◆ RECORDS SUPPLIED
►
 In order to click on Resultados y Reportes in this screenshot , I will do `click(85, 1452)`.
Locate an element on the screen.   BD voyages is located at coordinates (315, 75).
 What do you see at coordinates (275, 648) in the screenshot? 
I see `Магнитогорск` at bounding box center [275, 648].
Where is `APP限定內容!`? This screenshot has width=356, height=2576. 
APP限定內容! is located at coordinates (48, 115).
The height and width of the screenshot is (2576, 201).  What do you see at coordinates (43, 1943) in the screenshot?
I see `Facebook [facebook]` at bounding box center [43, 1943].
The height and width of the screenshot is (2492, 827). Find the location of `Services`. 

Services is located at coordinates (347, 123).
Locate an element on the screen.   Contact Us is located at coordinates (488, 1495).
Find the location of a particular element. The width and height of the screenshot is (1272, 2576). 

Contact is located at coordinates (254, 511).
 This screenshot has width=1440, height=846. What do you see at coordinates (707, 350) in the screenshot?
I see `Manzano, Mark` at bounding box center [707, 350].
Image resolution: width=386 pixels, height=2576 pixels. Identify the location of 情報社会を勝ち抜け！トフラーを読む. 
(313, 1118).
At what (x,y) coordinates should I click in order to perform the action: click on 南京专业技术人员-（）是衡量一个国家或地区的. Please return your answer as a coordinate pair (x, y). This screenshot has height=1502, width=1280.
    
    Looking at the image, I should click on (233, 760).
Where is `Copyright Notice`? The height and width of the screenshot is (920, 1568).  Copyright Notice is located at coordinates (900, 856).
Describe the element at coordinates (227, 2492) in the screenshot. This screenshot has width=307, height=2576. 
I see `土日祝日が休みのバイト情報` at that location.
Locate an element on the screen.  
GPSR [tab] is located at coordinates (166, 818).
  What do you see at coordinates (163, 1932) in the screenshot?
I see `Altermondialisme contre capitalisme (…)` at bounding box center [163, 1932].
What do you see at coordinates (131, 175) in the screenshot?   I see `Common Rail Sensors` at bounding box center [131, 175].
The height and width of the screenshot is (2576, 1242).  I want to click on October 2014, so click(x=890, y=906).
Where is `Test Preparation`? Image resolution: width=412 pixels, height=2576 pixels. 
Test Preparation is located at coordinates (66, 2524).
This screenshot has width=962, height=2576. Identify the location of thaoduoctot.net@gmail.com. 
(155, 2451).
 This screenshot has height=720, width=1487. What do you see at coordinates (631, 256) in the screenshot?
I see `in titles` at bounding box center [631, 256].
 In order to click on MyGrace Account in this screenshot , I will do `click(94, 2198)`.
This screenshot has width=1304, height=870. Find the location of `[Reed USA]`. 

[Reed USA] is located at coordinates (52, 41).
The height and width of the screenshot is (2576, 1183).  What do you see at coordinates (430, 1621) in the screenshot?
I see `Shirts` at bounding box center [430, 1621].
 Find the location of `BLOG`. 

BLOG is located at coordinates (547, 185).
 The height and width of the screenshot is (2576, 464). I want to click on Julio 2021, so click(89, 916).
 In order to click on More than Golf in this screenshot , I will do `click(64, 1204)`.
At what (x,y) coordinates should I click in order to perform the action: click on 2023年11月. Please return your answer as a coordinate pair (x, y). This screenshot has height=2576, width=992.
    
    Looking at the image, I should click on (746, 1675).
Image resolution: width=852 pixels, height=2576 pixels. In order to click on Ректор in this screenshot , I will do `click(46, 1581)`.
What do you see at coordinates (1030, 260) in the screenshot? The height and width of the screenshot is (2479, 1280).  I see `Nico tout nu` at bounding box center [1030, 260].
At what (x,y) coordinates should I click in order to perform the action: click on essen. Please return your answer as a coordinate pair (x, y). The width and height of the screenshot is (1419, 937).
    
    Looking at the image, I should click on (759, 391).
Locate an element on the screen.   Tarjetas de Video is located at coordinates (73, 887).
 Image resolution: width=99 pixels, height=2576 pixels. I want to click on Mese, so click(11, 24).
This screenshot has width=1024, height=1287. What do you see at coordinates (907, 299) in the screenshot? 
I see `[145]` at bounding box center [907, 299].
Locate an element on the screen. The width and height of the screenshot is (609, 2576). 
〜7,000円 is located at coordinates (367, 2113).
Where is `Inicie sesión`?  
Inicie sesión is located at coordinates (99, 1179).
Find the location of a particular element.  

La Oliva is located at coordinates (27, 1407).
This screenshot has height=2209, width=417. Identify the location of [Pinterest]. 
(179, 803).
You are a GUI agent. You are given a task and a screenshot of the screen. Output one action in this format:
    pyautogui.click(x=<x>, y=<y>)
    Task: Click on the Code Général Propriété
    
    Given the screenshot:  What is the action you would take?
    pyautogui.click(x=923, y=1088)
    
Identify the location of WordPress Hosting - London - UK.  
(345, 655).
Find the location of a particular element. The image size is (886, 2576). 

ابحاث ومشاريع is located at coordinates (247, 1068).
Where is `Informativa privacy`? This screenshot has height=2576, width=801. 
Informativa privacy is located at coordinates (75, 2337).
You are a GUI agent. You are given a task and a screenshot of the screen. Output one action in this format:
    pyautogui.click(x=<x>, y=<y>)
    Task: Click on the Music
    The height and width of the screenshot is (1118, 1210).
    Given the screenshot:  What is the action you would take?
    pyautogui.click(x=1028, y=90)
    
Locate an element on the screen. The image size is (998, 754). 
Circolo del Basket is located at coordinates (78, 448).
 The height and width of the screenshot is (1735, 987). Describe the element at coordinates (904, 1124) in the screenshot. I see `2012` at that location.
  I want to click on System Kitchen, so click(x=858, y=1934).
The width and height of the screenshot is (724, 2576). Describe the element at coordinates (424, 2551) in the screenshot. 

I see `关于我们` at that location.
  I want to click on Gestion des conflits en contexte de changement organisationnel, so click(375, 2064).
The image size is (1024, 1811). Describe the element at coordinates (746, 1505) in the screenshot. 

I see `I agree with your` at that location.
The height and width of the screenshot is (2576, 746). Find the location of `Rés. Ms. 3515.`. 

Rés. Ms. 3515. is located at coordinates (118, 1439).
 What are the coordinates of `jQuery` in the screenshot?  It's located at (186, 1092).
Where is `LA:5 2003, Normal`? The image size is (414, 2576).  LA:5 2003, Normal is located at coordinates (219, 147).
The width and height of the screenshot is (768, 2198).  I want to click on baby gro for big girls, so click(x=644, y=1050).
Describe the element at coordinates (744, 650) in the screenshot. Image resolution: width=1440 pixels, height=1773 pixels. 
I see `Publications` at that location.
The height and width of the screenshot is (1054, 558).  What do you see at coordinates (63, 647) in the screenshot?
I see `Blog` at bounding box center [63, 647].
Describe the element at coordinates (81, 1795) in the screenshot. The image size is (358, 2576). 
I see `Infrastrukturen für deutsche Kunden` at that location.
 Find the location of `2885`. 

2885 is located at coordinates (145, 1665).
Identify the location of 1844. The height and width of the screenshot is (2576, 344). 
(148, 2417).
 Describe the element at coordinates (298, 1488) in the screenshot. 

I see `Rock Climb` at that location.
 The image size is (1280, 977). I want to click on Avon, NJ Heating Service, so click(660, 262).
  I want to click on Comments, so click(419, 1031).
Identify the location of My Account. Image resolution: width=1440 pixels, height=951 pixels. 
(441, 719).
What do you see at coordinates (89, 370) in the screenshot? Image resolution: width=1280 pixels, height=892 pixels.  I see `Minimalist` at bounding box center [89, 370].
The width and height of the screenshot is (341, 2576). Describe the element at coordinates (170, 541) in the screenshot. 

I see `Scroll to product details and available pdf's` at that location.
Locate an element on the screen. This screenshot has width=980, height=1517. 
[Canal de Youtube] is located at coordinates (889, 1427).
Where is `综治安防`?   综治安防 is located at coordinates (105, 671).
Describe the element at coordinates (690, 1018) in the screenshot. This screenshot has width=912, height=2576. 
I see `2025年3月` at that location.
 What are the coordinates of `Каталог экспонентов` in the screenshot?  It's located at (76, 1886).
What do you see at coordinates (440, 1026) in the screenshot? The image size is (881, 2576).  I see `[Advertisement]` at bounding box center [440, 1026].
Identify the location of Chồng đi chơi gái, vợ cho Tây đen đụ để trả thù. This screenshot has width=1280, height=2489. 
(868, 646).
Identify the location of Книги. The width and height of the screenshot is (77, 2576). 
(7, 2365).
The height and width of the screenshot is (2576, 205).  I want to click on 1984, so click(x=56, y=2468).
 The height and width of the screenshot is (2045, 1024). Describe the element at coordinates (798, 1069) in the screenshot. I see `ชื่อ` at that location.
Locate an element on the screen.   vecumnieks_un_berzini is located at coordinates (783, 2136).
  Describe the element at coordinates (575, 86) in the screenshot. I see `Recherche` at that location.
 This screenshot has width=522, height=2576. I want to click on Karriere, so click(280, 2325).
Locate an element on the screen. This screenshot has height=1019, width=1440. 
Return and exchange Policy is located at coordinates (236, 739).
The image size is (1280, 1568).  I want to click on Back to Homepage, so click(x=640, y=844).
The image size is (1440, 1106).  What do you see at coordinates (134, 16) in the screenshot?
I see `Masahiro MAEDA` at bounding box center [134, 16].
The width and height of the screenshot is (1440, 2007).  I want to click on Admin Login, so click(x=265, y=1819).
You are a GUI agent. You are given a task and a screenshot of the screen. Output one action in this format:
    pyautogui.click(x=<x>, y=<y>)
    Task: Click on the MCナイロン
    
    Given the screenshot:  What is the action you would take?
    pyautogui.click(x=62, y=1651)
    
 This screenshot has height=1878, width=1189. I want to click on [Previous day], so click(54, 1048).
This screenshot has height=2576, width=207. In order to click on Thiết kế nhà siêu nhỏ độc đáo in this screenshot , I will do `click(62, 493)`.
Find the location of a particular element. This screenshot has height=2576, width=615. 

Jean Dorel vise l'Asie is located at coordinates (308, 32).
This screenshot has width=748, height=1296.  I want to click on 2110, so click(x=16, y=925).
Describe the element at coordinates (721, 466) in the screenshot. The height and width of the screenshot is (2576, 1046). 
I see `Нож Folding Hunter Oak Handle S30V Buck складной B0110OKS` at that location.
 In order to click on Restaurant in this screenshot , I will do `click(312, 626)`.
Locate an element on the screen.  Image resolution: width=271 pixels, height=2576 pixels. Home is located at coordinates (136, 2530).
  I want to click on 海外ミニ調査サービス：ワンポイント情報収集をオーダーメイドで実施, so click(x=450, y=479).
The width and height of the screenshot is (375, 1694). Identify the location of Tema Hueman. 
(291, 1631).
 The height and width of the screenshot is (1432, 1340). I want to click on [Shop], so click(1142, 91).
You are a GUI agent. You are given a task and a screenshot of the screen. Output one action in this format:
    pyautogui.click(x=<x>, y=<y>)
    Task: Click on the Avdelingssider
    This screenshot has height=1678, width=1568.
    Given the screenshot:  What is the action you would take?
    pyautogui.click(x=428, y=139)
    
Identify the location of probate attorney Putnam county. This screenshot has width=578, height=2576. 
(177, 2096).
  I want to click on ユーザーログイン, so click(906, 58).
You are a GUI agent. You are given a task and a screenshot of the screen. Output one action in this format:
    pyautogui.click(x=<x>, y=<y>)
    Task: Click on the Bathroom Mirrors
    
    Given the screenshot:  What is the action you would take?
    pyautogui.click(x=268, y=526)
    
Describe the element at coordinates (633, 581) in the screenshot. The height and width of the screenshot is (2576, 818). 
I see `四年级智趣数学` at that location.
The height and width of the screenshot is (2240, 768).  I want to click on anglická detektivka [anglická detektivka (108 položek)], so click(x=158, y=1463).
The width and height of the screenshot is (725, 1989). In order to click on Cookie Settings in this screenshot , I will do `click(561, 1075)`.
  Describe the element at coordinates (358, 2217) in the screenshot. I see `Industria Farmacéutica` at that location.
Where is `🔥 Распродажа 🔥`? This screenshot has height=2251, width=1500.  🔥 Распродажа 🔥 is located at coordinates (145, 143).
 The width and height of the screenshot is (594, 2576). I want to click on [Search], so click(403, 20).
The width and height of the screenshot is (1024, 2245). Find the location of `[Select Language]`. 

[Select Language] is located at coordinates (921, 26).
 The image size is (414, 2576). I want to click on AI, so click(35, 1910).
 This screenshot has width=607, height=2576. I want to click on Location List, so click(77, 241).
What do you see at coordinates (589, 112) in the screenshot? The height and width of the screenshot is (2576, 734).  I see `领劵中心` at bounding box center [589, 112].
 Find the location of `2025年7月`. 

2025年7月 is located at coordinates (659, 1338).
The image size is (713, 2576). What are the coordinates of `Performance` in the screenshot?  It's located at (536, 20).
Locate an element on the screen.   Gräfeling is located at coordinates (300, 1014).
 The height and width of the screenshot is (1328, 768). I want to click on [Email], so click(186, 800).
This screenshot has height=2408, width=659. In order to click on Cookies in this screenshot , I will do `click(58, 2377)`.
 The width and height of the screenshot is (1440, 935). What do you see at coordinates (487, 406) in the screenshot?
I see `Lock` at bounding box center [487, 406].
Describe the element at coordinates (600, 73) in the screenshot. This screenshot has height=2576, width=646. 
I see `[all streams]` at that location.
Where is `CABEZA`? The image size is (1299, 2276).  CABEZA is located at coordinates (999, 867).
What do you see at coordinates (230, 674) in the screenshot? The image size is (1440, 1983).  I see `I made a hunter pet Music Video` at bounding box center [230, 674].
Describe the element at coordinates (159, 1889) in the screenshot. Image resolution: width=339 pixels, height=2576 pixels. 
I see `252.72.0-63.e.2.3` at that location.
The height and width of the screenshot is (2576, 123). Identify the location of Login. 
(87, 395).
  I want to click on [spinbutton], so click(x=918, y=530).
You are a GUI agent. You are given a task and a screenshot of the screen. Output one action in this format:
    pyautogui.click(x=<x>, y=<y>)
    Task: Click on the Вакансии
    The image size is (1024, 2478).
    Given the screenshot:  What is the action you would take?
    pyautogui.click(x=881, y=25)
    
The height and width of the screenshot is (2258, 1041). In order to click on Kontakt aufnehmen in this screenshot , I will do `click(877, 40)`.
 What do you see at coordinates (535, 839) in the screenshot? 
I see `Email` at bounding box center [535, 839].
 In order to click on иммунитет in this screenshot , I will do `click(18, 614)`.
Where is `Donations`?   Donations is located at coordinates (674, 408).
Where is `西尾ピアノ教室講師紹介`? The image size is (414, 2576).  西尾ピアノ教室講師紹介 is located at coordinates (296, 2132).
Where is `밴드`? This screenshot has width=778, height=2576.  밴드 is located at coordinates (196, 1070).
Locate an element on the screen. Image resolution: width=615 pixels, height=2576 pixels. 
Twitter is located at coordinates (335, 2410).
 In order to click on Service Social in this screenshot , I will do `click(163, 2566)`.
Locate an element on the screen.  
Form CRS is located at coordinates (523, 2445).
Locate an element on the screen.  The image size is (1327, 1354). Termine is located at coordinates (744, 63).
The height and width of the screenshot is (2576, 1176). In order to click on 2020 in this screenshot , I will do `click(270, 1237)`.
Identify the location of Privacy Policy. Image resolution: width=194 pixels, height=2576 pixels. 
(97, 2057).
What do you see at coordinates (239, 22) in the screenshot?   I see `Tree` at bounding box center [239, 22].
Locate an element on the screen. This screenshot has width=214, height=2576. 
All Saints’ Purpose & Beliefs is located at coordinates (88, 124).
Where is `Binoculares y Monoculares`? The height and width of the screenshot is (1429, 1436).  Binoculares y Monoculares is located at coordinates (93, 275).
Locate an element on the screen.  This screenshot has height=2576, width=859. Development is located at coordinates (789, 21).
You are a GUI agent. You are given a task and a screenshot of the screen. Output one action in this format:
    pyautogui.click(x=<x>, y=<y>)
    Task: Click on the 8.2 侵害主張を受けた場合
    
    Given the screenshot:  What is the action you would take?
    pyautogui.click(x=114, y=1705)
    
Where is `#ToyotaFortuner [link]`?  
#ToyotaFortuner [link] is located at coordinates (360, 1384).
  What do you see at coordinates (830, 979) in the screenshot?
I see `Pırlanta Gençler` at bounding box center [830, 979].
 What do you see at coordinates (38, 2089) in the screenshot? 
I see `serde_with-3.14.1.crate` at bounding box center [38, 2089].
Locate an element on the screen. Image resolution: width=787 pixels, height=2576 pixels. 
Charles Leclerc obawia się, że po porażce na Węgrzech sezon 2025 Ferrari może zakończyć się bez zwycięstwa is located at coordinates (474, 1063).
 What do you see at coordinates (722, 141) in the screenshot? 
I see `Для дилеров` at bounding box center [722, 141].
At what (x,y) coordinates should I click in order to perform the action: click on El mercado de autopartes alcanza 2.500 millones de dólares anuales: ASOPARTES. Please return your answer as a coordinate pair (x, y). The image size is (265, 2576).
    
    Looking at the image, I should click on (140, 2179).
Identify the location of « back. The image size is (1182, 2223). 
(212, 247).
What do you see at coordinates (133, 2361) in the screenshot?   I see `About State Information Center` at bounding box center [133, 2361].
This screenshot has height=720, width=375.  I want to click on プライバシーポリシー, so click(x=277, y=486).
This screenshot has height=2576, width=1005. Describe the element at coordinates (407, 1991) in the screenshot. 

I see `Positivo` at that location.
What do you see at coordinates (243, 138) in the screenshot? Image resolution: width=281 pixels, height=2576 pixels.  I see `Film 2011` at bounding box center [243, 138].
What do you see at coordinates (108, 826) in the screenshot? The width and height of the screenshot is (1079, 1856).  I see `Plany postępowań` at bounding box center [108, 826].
◄
Which lines of the data include the string "Music"? Find them and copy each one.

◆ EXERCISE SOLUTION
    Task: Click on the Music
What do you see at coordinates (230, 674) in the screenshot? The image size is (1440, 1983).  I see `I made a hunter pet Music Video` at bounding box center [230, 674].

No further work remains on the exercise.